Posted by: Nadine at September 13, 2006 02:01 AM

Nothing I can say will be enough, so I send you kind thoughts and prayers for an otherwise peaceful vacation.

Posted by: Sassy at September 13, 2006 03:03 AM

it's hard to watch our loved ones get older. i can only imagine what this has been like for your grandmother, to find herself slipping back into old addictions...

My gramma is having a myriad of problems, including a broken leg that won't heal. Her constant refrain is how she didn't think she'd live this long. How she thought she'd be dead before she'd see her body wear out. How tired she is of it all.

Getting old is so hard. It's hard on us who have to watch our loved ones go through it, but it's also so very hard on the ones who are old.

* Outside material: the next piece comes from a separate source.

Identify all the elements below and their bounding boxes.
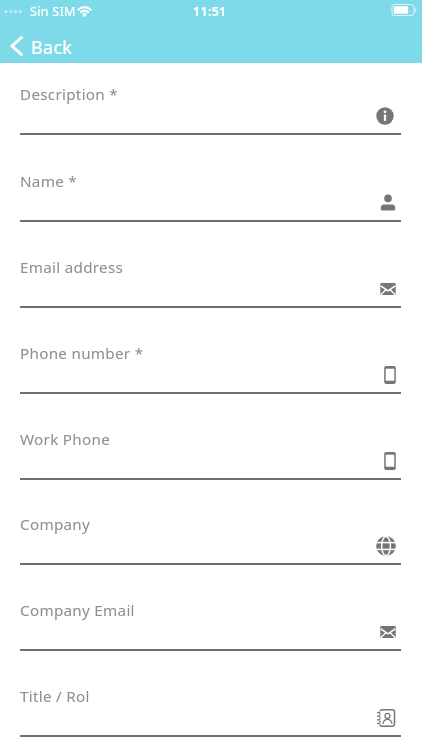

I hope your grandma can find peace, and while I wish it wasn't at the end of a bottle, I can't begrudge her if it is...

my sympathies...

Posted by: suze at September 13, 2006 11:20 AM

That really sucks. I wish I could be more eloquent, but I guess that about sums it up. :(

Posted by: Zandria at September 13, 2006 03:01 PM

I'm so sorry you're going through this, Chris. I'm very familiar with the whole family-dispute-due-to-money-etc. thing. It sucks. Glad you go this out. Now go enjoy your vacationless vacation! :)

Posted by: haley-o at September 13, 2006 11:34 PM

Wow, dude. I am sorry.

I just last week left my husband who also fell off the wagon fairly hard. It sucks.

Your blog is the first one I have clicked after a week long hiatus. Imagine my surprise to read this. Thanks for sharing.

Posted by: mr lady at September 14, 2006 12:39 AM

my ex-husband? an alkie also. sadly, you're dead on with the never going away thing. even more sad, no one can help them but themselves.

Posted by: b. at September 14, 2006 06:27 PM

A Dr. I worked with once told me, 'all love turns to money.' I don't think you can ever forget when someone betrays you over money...possessions and money are not that important, but I've seen it come between family members too many times. In fact, my aunt cut me and my sisters out of her will and left it all to my cousin because my grandmother gave my mom a bracelet that she, my aunt wanted. Oh well! Alcoholism is awful and I agree with the person above who said your grandmother is probably having a hard time without your grandfather. If I remember, he had Alzheimers and that is a difficult road also for the spouse. Hope she gets better. I don't think when you are 94 you feel any different than when 34...family stuff is hard.